The factors contributing to building internal strength and the capacity to rebound can be related to your financial picture and corporate culture. The first is a strong sense of purpose. You must have a mission statement, a strategy to accomplish it, along with a vision for the future, and be able to communicate it through a network of strong connections. Everyone in your company should understand your mission, how you plan to achieve it, and that they are welcome to contribute solutions.
Next, you must have a way to track lessons learned from experience. Debriefing sessions help identify patterns. Knowing why some jobs are highly profitable and others lose money, you can improve the precision of your estimating and job costing. Matching the skills of your people with the needs of preferred customers helps you refine the scope of your marketing. Every company should write its own “book of knowledge” and use lessons learned to shape future strategies. Knowing why you succeed is just as important as knowing why you fail.
Maintaining health is also important. Your business has a level of immunity that helps it rebound from the stresses and negative impacts of the marketplace as well as internal conflicts. Having a cash cushion to cover at least two months of operating costs or an available line of credit builds immunity to slow payment or unclaimed retainage. Balancing your investment in fixed assets with future growth projections helps you prevent bottlenecks and wasted capacity. You avoid bloat and excess weight without running too lean.
A hopeful attitude, sprinkled liberally with humor, contributes to resilience as well. Laughter produces positive effects in the human body and strengthens the immune system. The emotional state of your company affects the productivity of your people and their ability to deal with the stress of change. Remarkably, your own ability to anticipate and embrace change sets the emotional tone for everyone else and creates a problem-solving attitude that can prevent small obstacles from obstructing the whole organization.
The ability to take decisive action is also a reflection of your ability to maintain perspective.
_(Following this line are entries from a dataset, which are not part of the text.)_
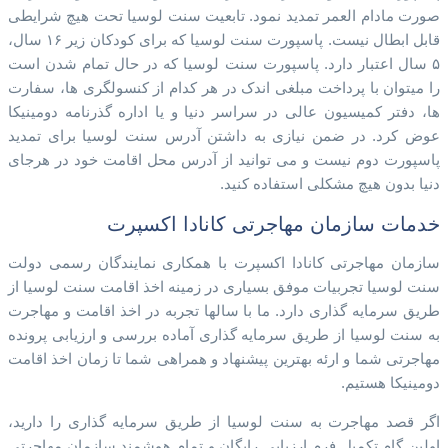
صورت مادام العمر تمدید نمود. تابعیت سنت لوسیا تحت هیچ شرایطی
قابل ابطال نیست. پاسپورت سنت لوسیا که برای کودکان زیر ۱۶ سال،
۵ سال اعتبار دارد. پاسپورت سنت لوسیا که در حال تمام شدن است
را میتوان با پرداخت مبلغی اندک در هر کدام از کنسولگری ها، سفارت
ها، دفتر کمیسیون عالی در سراسر دنیا و یا اداره گذرنامه دومینیکا
عوض کرد. در ضمن نیازی به داشتن آدرس سنت لوسیا برای تمدید
پاسپورت دوم نیست و می توانید از آدرس محل اقامت خود در هرجای
دنیا بدون هیچ مشکلی استفاده کنید.
خدمات سازمان مهاجرتی کانادا اکسپرت​
سازمان مهاجرتی کانادا اکسپرت با همکاری نمایندگان رسمی دولت
سنت لوسیا تجربیات موفق بسیاری در زمینه اخذ اقامت سنت لوسیا از
طریق سرمایه گذاری دارد. ما با سالها تجربه در اخذ اقامت و مهاجرت
به سنت لوسیا از طریق سرمایه گذاری آماده بررسی و ارزیابی پرونده
مهاجرتی شما و ارئه بهترین پیشنهاد و همراهی شما تا زمان اخذ اقامت
دومینیکا هستیم.
اگر قصد مهاجرت به سنت لوسیا از طریق سرمایه گذاری را دارید،
اولین گام تکمیل فرم ارزیابی رایگان و تمام هوشمند سازمان مهاجرتی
When my husband came to work with me in the family construction business, he often tempered my tendency to overreact with a simple, “Nobody died.” Establishing such a code word or phrase helps break patterns that perpetuate conflict and breed negativity. Remarkably, clearing the environment of pessimism also improves productivity.
Sometimes, adaptation is not enough to ensure survival. A forest fire devastates the landscape, but it also clears away the dead wood that blocks sunlight and eventually would turn a mature forest into a swamp. It is amazing how fast new, healthy growth is established on soil enriched by the ashes. If your business must undergo such a sweeping transformation, it is much more likely to survive if the seeds of new life are sown in the soil of resilience. In 2011, make sure your company will be able to bend, but not break.